UK's Vodafone Group may spend over a $1 billion in India this fiscal despite its earlier investments not yielding expected returns, according to Mr Vittorio Colao, Global CEO, Vodafone Group.

“Has India been a good case in terms of ‘return on investment'? Unfortunately, the answer is no…Having said that I am happy with the commercial success and the way our operations in India have been run…,” Mr Colao, who is on a visit to India, said here on Tuesday.

Vodafone had entered the Indian market by acquiring a controlling stake in the erstwhile Hutchison Essar in 2007 for $11 billion.

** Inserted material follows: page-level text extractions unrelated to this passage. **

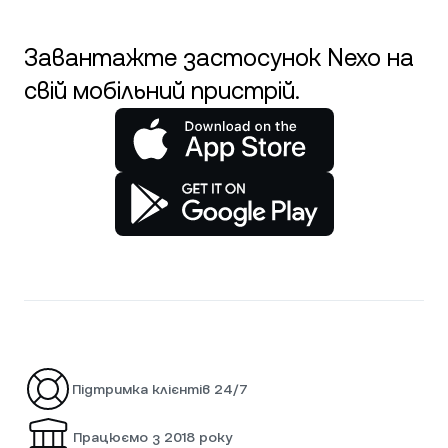
Завантажте застосунок Nexo на
свій мобільний пристрій.
Підтримка клієнтів 24/7
Працюємо з 2018 року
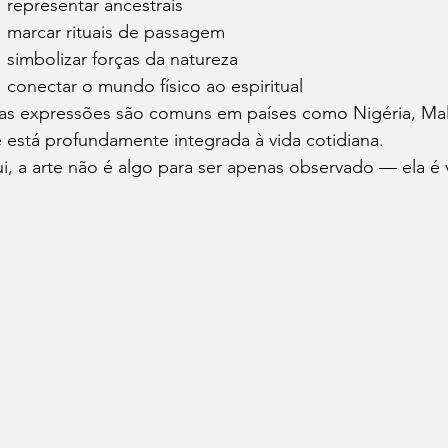
representar ancestrais
marcar rituais de passagem
simbolizar forças da natureza
conectar o mundo físico ao espiritual
as expressões são comuns em países como Nigéria, Mal
e está profundamente integrada à vida cotidiana.
i, a arte não é algo para ser apenas observado — ela é v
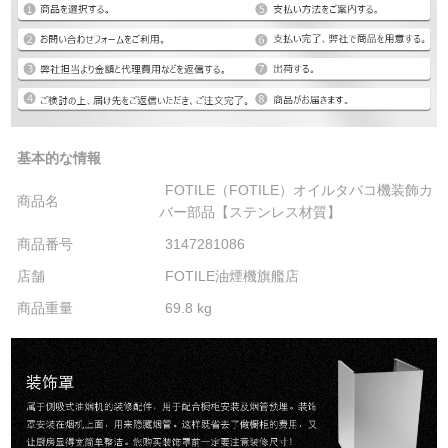
基本的な情報
FOTILE（FOTILE）オイルタバコ機装飾カ
商品名
バー部品【ステンレス材質】
商品番号
3147281086
店舗
FOTILE油煙機旗艦店
商品重量
69.8 kg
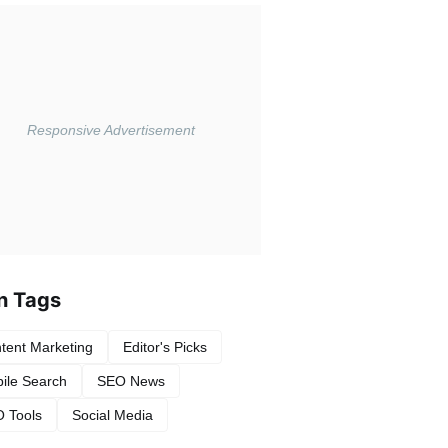
n Tags
tent Marketing
Editor's Picks
ile Search
SEO News
 Tools
Social Media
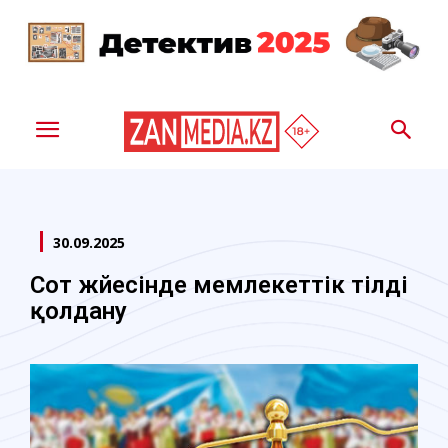
30.09.2025
Сот жүйесінде мемлекеттік тілді
қолдану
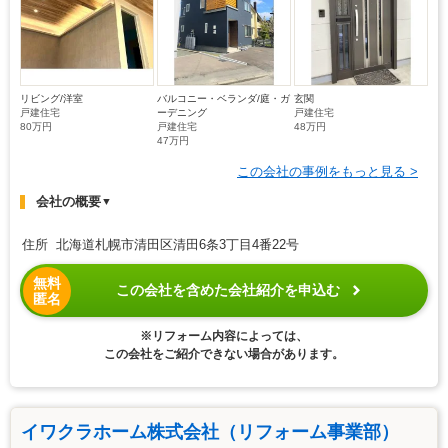
リビング/洋室
バルコニー・ベランダ/庭・ガ
玄関
戸建住宅
ーデニング
戸建住宅
80万円
戸建住宅
48万円
47万円
この会社の事例をもっと見る >
会社の概要
▼
住所 北海道札幌市清田区清田6条3丁目4番22号
無料
この会社を含めた会社紹介を申込む
匿名
※リフォーム内容によっては、
この会社をご紹介できない場合があります。
イワクラホーム株式会社（リフォーム事業部）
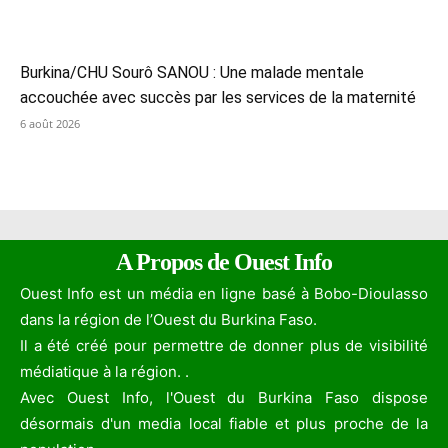
Burkina/CHU Sourô SANOU : Une malade mentale
accouchée avec succès par les services de la maternité
6 août 2026
A Propos de Ouest Info
Ouest Info est un média en ligne basé à Bobo-Dioulasso
dans la région de l’Ouest du Burkina Faso.
Il a été créé pour permettre de donner plus de visibilité
médiatique à la région. .
Avec Ouest Info, l'Ouest du Burkina Faso dispose
désormais d'un media local fiable et plus proche de la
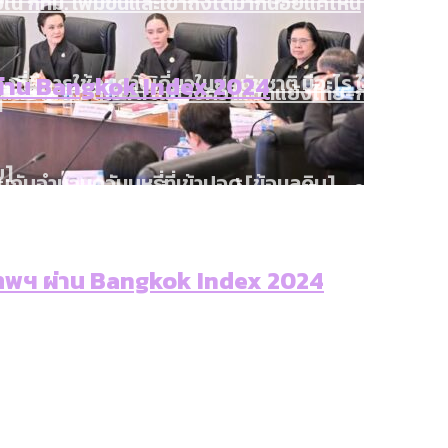
ใน กทม. เพิ่มขึ้นและเข้าถึงได้มากน้อยแค่ไหน
งที่มีการใช้งบคาบเกี่ยวในยุคชัชชาติ มีอะไร ใช้งบแค่ไ
ผ่าน Bangkok Index 2024
ิตซ้ำผ่านวิดีโอ AI ในช่วงความขัดแย้งไทย-กัมพูชา [ข้
]
บ]
กับจำนวนควันบุหรี่ที่เข้าปอด [ข้อมูลดิบ]
ำรวจ Hate Speech ที่ถูกผลิตซ้ำผ่านวิดีโอ AI ในช่วงคว
ทิ้งที่ ฉะเชิงเทรา นครปฐม และล่าสุดที่กาญจนบุรี
ีฬา กระทรวงใหม่จะมีงบฯ ประมาณเท่าไร
บ]
 จังหวัดเป็นสังคมสูงวัยระดับสุดยอด และ 64 จังหวัดที
เทพฯ ผ่าน Bangkok Index 2024
 ผ่าน Bangkok Index 2025
 สำรวจคอนเสิร์ตและแฟนมีตติ้งในไทยจำนวน 526 งาน ตั
4 ปี (2566-2569) ของ กทม. ในยุคชัชชาติ ลงเขตไหน ท
แต่ละเขตมีปัญหาอะไรที่ ส.ก. ต้องทำการบ้าน
 2568 [ข้อมูลดิบ]
ุ [ข้อมูลดิบ]
รุงเทพฯ ผ่าน Bangkok Index 2025
นส่งออกภาพลักษณ์แบบไหนสู่สายตาโลก
มสังเกตการณ์การเลือกตั้งชวนคุยกันถึงบทเรียนที่เรา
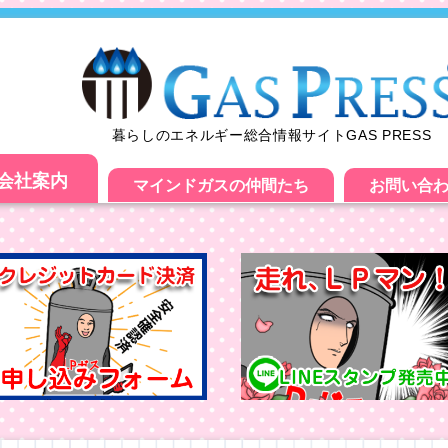
暮らしのエネルギー総合情報サイトGAS PRESS
会社案内
マインドガスの仲間たち
お問い合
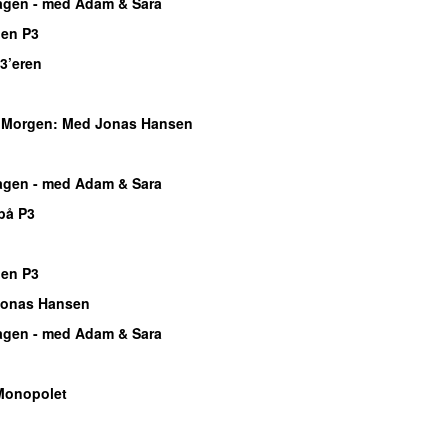
gen - med Adam & Sara
gen P3
 3’eren
Morgen
: Med Jonas Hansen
gen - med Adam & Sara
på P3
gen P3
Jonas Hansen
gen - med Adam & Sara
Monopolet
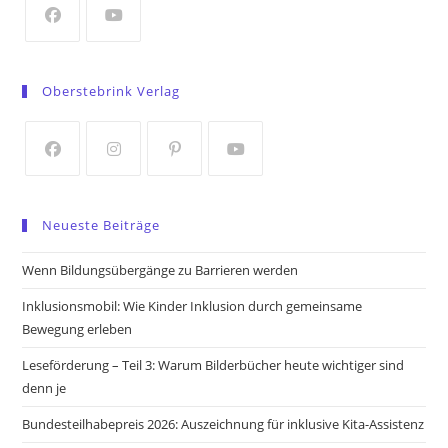
tab
Opens
Opens
in
in
Oberstebrink Verlag
a
a
new
new
tab
tab
Opens
Opens
Opens
Opens
in
in
in
in
Neueste Beiträge
a
a
a
a
new
new
new
new
Wenn Bildungsübergänge zu Barrieren werden
tab
tab
tab
tab
Inklusionsmobil: Wie Kinder Inklusion durch gemeinsame
Bewegung erleben
Leseförderung – Teil 3: Warum Bilderbücher heute wichtiger sind
denn je
Bundesteilhabepreis 2026: Auszeichnung für inklusive Kita-Assistenz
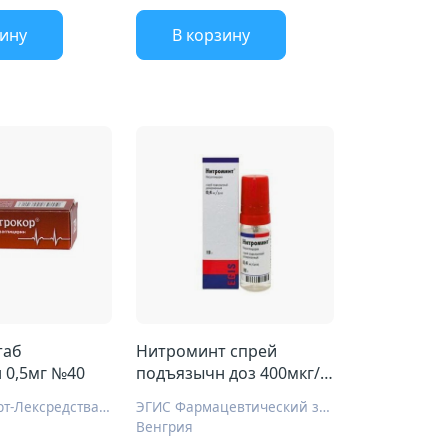
зину
В корзину
таб
Нитроминт спрей
 0,5мг №40
подъязычн доз 400мкг/
доз 180ДОЗ 10г
Фармстандарт-Лексредства ОАО Курск
ЭГИС Фармацевтический завод ЗАО
Венгрия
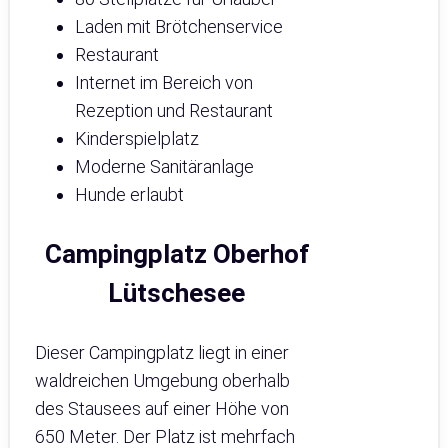
Laden mit Brötchenservice
Restaurant
Internet im Bereich von
Rezeption und Restaurant
Kinderspielplatz
Moderne Sanitäranlage
Hunde erlaubt
Campingplatz Oberhof
Lütschesee
Dieser Campingplatz liegt in einer
waldreichen Umgebung oberhalb
des Stausees auf einer Höhe von
650 Meter. Der Platz ist mehrfach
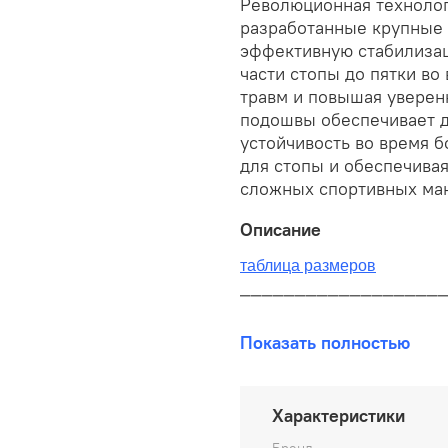
Революционная технолог
разработанные крупные
эффективную стабилиза
части стопы до пятки в
травм и повышая уверен
подошвы обеспечивает д
устойчивость во время 
для стопы и обеспечива
сложных спортивных ма
Описание
таблица размеров
__________________
В наличии на складе!
Показать полностью
100% оригинал от произво
__________________
Характеристики
Бесплатная доставка:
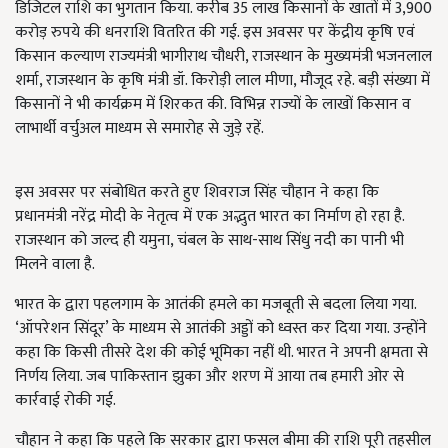
डिजिटल राशि का भुगतान किया. करीब 35 लाख किसानों के खातों में 3,900
करोड़ रुपये की धनराशि वितरित की गई. इस अवसर पर केंद्रीय कृषि एवं
किसान कल्याण राज्यमंत्री भागीराथ चौधरी, राजस्थान के मुख्यमंत्री भजनलाल
शर्मा, राजस्थान के कृषि मंत्री डॉ. किरोड़ी लाल मीणा, मौजूद रहे. बड़ी संख्या में
किसानों ने भी कार्यक्रम में शिरकत की. विभिन्न राज्यों के लाखों किसान व
लाभार्थी वर्चुअल माध्यम से समारोह से जुड़े रहें.
इस अवसर पर संबोधित करते हुए शिवराज सिंह चौहान ने कहा कि
प्रधानमंत्री नरेंद्र मोदी के नेतृत्व में एक अद्भुत भारत का निर्माण हो रहा है.
राजस्थान को जल्द ही यमुना, चंबल के साथ-साथ सिंधु नदी का पानी भी
मिलने वाला है.
भारत के द्वारा पहलगाम के आतंकी हमले का मजबूती से बदला लिया गया.
‘ऑपरेशन सिंदूर’ के माध्यम से आतंकी अड्डों को ध्वस्त कर दिया गया. उन्होंने
कहा कि किसी तीसरे देश की कोई भूमिका नहीं थी. भारत ने अपनी क्षमता से
निर्णय लिया. जब पाकिस्तान झुका और शरण में आया तब हमारी ओर से
कार्रवाई रोकी गई.
चौहान ने कहा कि पहले कि सरकार द्वारा फसल बीमा की राशि पूरी तहसील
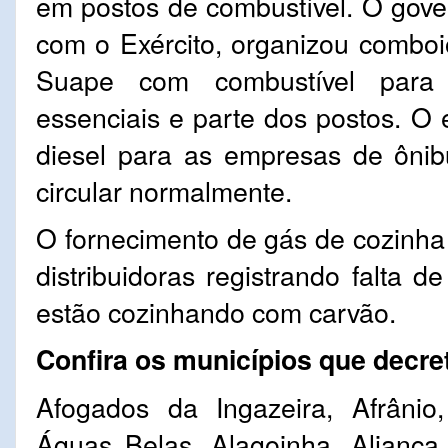
em postos de combustível. O gove
com o Exército, organizou combo
Suape com combustível para 
essenciais e parte dos postos. 
diesel para as empresas de ônib
circular normalmente.
O fornecimento de gás de cozinha 
distribuidoras registrando falta d
estão cozinhando com carvão.
Confira os municípios que decr
Afogados da Ingazeira, Afrânio
Águas Belas, Alagoinha, Aliança,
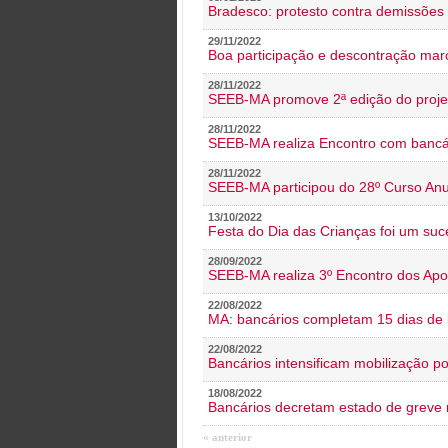
Bradesco: protesto contra demissões 
29/11/2022
Boa participação e descontração mar
28/11/2022
SEEB-MA promove 2ª edição do proje
28/11/2022
SEEB-MA realiza Encontro com bancá
28/11/2022
SEEB-MA participou do 28º Curso An
13/10/2022
Festa do Dia das Crianças foi um suc
28/09/2022
SEEB-MA realiza 3º Encontro dos Ap
22/08/2022
MA: bancários completam 15 dias de l
22/08/2022
Bancários intensificam mobilização p
18/08/2022
Bancários decretam estado de greve
« anterior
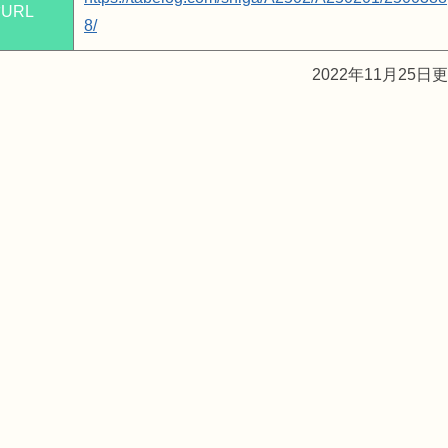
URL
8/
2022年11月25日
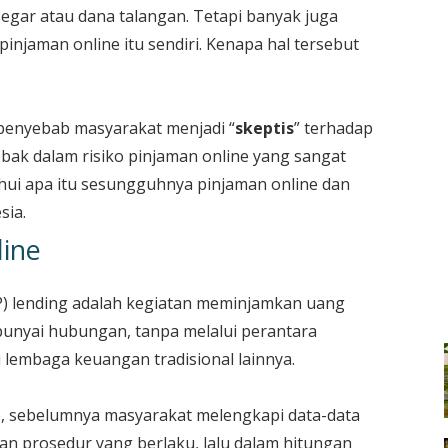
gar atau dana talangan. Tetapi banyak juga
pinjaman online itu sendiri. Kenapa hal tersebut
penyebab masyarakat menjadi “
skeptis
” terhadap
ebak dalam risiko pinjaman online yang sangat
ui apa itu sesungguhnya pinjaman online dan
sia.
ine
2P) lending adalah kegiatan meminjamkan uang
punyai hubungan, tanpa melalui perantara
 lembaga keuangan tradisional lainnya.
e, sebelumnya masyarakat melengkapi data-data
an prosedur yang berlaku, lalu dalam hitungan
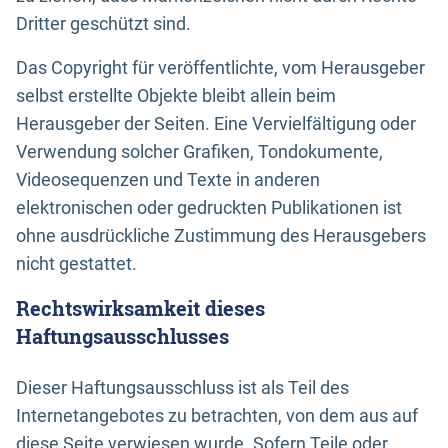
Dritter geschützt sind.
Das Copyright für veröffentlichte, vom Herausgeber
selbst erstellte Objekte bleibt allein beim
Herausgeber der Seiten. Eine Vervielfältigung oder
Verwendung solcher Grafiken, Tondokumente,
Videosequenzen und Texte in anderen
elektronischen oder gedruckten Publikationen ist
ohne ausdrückliche Zustimmung des Herausgebers
nicht gestattet.
Rechtswirksamkeit dieses
Haftungsausschlusses
Dieser Haftungsausschluss ist als Teil des
Internetangebotes zu betrachten, von dem aus auf
diese Seite verwiesen wurde. Sofern Teile oder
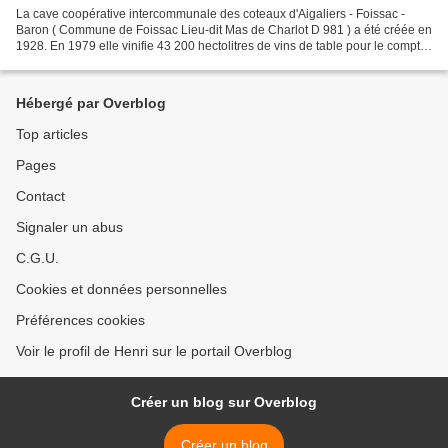
La cave coopérative intercommunale des coteaux d'Aigaliers - Foissac -
Baron ( Commune de Foissac Lieu-dit Mas de Charlot D 981 ) a été créée en
1928. En 1979 elle vinifie 43 200 hectolitres de vins de table pour le compte
de 105 adhérents cultivant 481...
Hébergé par Overblog
Top articles
Pages
Contact
Signaler un abus
C.G.U.
Cookies et données personnelles
Préférences cookies
Voir le profil de Henri sur le portail Overblog
Créer un blog sur Overblog
Créer un blog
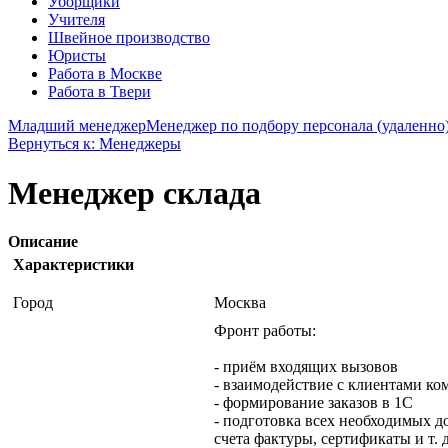
Уборщики
Учителя
Швейное производство
Юристы
Работа в Москве
Работа в Твери
Младший менеджер
Менеджер по подбору персонала (удаленно
Вернуться к: Менеджеры
Менеджер склада
Описание
Характеристики
Город
Москва
Фронт работы:
- приём входящих вызовов
- взаимодействие с клиентами к
- формирование заказов в 1С
- подготовка всех необходимых д
счета фактуры, сертификаты и т. д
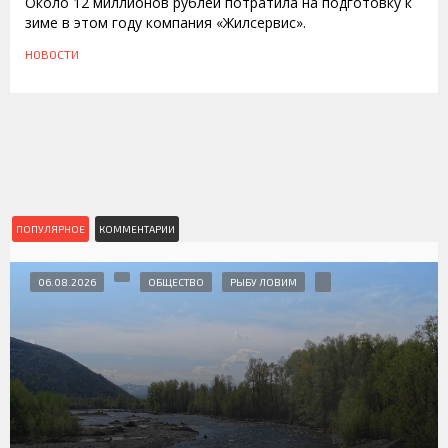
Около 12 миллионов рублей потратила на подготовку к
зиме в этом году компания «Жилсервис».
НОВОСТИ
ПОПУЛЯРНОЕ
КОММЕНТАРИИ
06.08.2026
ОБЩЕСТВО
РЫБУ ЛОВИМ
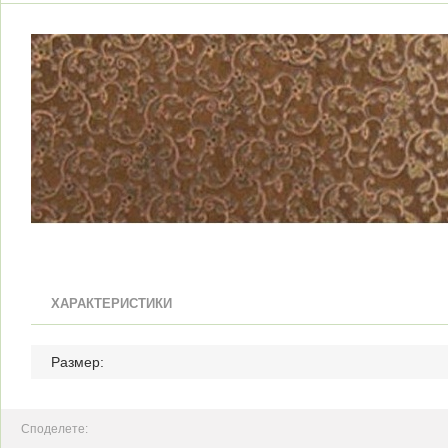
ХАРАКТЕРИСТИКИ
Размер:
Споделете:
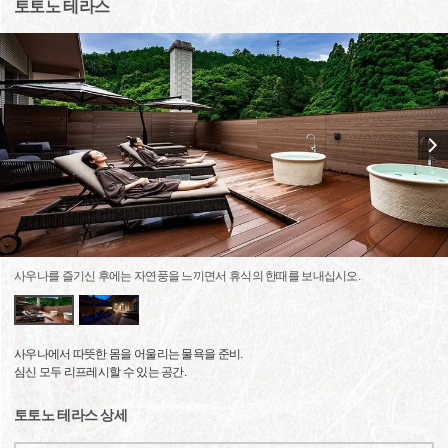
토토노 테라스
사우나를 즐기신 후에는 자연풍을 느끼면서 휴식의 한때를 보내십시오.
사우나에서 따뜻한 몸을 어울리는 물욕을 준비.
심신 모두 리프레시할 수 있는 공간.
토토노 테라스 상세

Since then the company has invested over $7 billion, including the $2.4 billion (Rs 11,618 crore) spent on acquiring 3G licences.

One of the reasons for the less-than-expected returns were ‘changes which took place in the sector one year after the acquisition', said Mr Colao.

Mr Colao was referring to the 122 new 2G licences issued in January 2008 by the Department of Telecommunications, which in addition to becoming the subject of huge debate recently, had made the market more competitive for incumbent telecom operators

“We need now to make sure that the first question (return on investment) gets a ‘yes'. This is because you need to have good returns to continue long-term investments in any geography,” said Mr Colao.

Vodafone's ride in India had become bumpier thanks to the $2.5-billion tax bill that was slapped on it by the income-tax authorities. At the heart of the matter is the non-payment of capital gains tax on its 2007 deal acquiring the controlling stake in the then Hutchison-Essar. Vodafone's stance is that the seller in the transaction (Hutchison Whompoa) should be taxed and not the buyer (Vodafone).

“By going after the buyer, just because the buyer is around and the seller is not, sounds a bit like slapping the wrong child for something that has happened in the family,” said Mr Colao. The Supreme Court is expected to pronounce its verdict on the case in July.

In fiscal 2012, the company's investments would focus on strengthening infrastructure related to its newly launched 3G services, in addition to increased spend in its broadband and enterprise services businesses.